Now anybody who wade into this mess deserves what they will get. I get Putin's view. He has the dictator's perception that the West (for which read the US) is about regime change. And maybe that includes him. To be honest there is a lot of truth in it. That was what was preached from the pulpit for pretty much the whole cold war. This is his miscalculation and he has chosen just the wrong place to demonstrate the Putin alternative.

Which brings me to the named expert in Ignatius' piece, retired diplomat Ryan Crocker and his eminently transparent bullshit. An appeal to authority ought to at least give some semblance of an argument from that authority and I notice it is absent. Unless of course what he meant by throwing away a pretty good hand was Congress forbidding the authorization of doing exactly what Putin is about to do, use air strikes in Syria. He surely could not mean the use of large numbers of ground forces for that would be idiotic.

Turgidson

The unprovable lament that there was a window of opportunity in which the US could have acted in Syria to depose Assad and preempt ISIS is well-established with the neocons and even some more liberal-interventionist types. Maybe there was, but I doubt it.

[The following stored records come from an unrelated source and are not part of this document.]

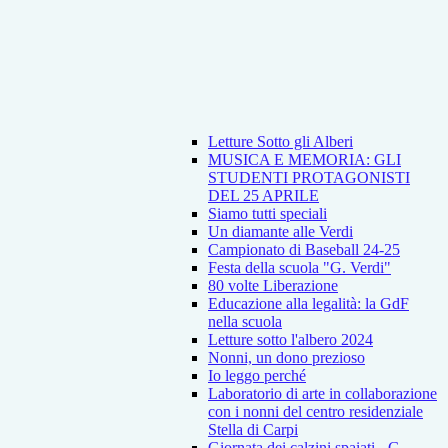
Letture Sotto gli Alberi
MUSICA E MEMORIA: GLI
STUDENTI PROTAGONISTI
DEL 25 APRILE
Siamo tutti speciali
Un diamante alle Verdi
Campionato di Baseball 24-25
Festa della scuola "G. Verdi"
80 volte Liberazione
Educazione alla legalità: la GdF
nella scuola
Letture sotto l'albero 2024
Nonni, un dono prezioso
Io leggo perché
Laboratorio di arte in collaborazione
con i nonni del centro residenziale
Stella di Carpi
Giornata dei calzini spaiati - G.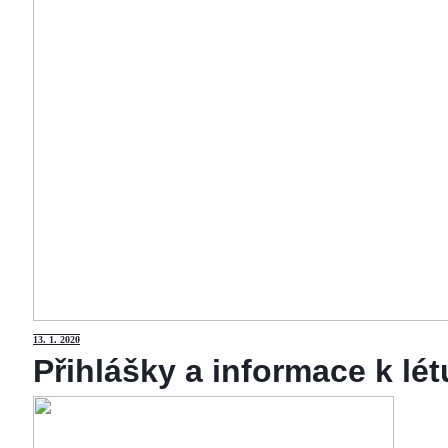
13
. 1. 2020
Přihlášky a informace k lé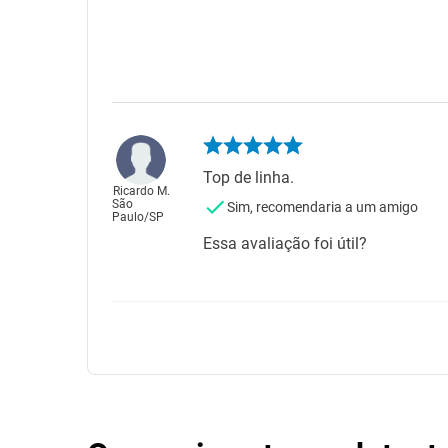
Top de linha.
Ricardo M.
São
Sim, recomendaria a um amigo
Paulo
/
SP
Essa avaliação foi útil?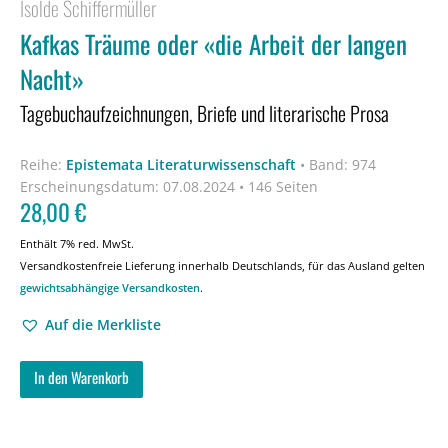
Isolde Schiffermüller
Kafkas Träume oder «die Arbeit der langen
Nacht»
Tagebuchaufzeichnungen, Briefe und literarische Prosa
Reihe:
Epistemata Literaturwissenschaft
•
Band: 974
Erscheinungsdatum:
07.08.2024 • 146 Seiten
28,00
€
Enthält 7% red. MwSt.
Versandkostenfreie Lieferung innerhalb Deutschlands, für das Ausland gelten
gewichtsabhängige Versandkosten
.
Auf die Merkliste
In den Warenkorb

And I am grateful that Barack Obama, and not one of the armchair generals, has been president these recent years, and has studiously avoided entangling us there outside of some airstrikes on ISIS.

He gets zero credit for it, but his move to throw the decision to bomb Assad over chemical weapons back to the GOP congress was excellent. Turn the GOP's knee-jerk obstructionism to his advantage for once, and let them prevent him from doing something he clearly didn't want to do anyway. And his willingness to work with the Russians to dispose of those weapons without military action was equally so.

If Putin wants to strut into Syria and fix things, my view is he's welcome to try. If he succeeds, maybe Syria's condition actually improves (though Assad would remain, which is tragic). If he fails, he'll bog Russia down in its own Mesopotamian quagmire and weaken his freedom to cause mischief in other venues. Either of those outcomes holds advantages for us.